Под конец моей смены, удалось ещё немного поболтать с девчонками, они то краснели, то бледнели от смущения, а я упивался своим превосходством над этими несчастными человечками. Я шутил, а они воспринимали в серьёз весь каламбур, который я нёс, так, что смешно было только мне одному.
Отправился домой на метро, в Ташкенте красивые станции, а вот вагоны старые, советские, хотя они и пытаются избавиться от совкового наследия, но не так-то это и просто, они продолжают кататься на старых вагонах и живут в сталинках и хрущёвках, насаженных по всем странам СНГ. Проехал три станции, на четвёртой вышел и пешком потопал домой, когда проходил мимо латка с детскими игрушками, мне в спину крикнули подростки – торгаши: – «Энен дураен, долбаёб! Катись в свою Европу!». Я прошёл мимо них, с одной стороны мне приятно было, что меня приняли за европейца, а с другой, отвратительно, что они так относятся к белым людям и ко мне в том числе. Да уж национализм во всём мире процветает, вторая мировая ничего не изменила, и очередной Гитлер может появится в любой момент и в любой стране, хотя мне, если честно плевать на комплексы малых народов, это их проблемы, с которыми они живут и мучает это только их.

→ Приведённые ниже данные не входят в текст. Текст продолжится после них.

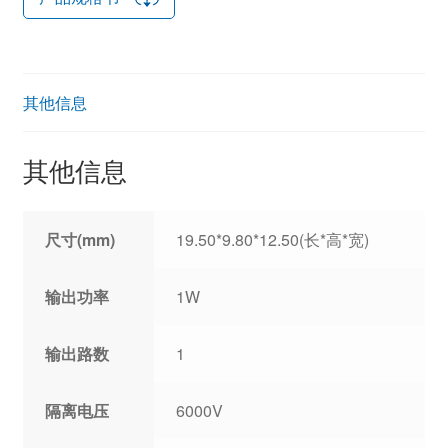
其他信息
其他信息
尺寸(mm)
19.50*9.80*12.50(长*高*宽)
输出功率
1W
输出路数
1
隔离电压
6000V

Вечером я рассказывал жене и тёще про рабочий день в магазине и никак не мог остановиться, я распалялся всё больше и больше. Потом измерил температуру, градусник показал мне выше тридцати девяти градусов. Я написал Юле, что у меня поднялась температура и я не выйду на работу, она ответила, что мне прежде чем выйти, надо сдать тест на коронавирус, тест я не сдал и в магазине больше не появился, на память об этой истории у меня остался бейджик с неправильно написанным моим именем.
Я напился лекарств, залез под одеяло, попытался почитать Томпсона «Лучше, чем секс», ничего не вышло, открыл приложение «Заметки» и принялся писать свою книгу «Блядство»:
Глава 3. Секс
Девственность я потерял поздно – в девятнадцать лет, по одной той причине, что не стремился к этому, после того случая на пирсе, у меня прям душа в пятки уходила при одной только мысли об этом. Я уже начал подумывать, что может я гей, там-то я уж точно не смогу никак накосячить, всё тоже самое, что и у меня. Но от одной мысли о мужском члене мне становилось так тошно, что лучше уж пусть всё будет как в самом дерьмовом порно фильме, но с женщиной, раз уж это должно случиться. Но как не беги от секса, он всё равно, рано или поздно, настигает тебя и тут уж некуда деться, а после первого раза, так он вообще становится частью жизни, банальностью, обыденностью, главное, переступить порог, вот за этот порог я никак и не мог шагнуть или как говорила одна моя подруга: – «Девушка как консервная банка, один открывает, а все пользуются». Мне нужна была помощь, либо психолога, но идти к врачу мне было стыдно, либо женщины, которая сможет залечить мою рану, и я на ней тогда непременно женюсь, ну, я так думал, конечно, в жизни всё всегда неожиданно и странно. Такая женщина мне и встретилась, она уберегла меня от похода к психологу и навсегда поставила точку в моих рассуждениях о гомосексуализме, но крышу мне это снесло ещё больше, так, что после такого мне наверняка нужен был психолог.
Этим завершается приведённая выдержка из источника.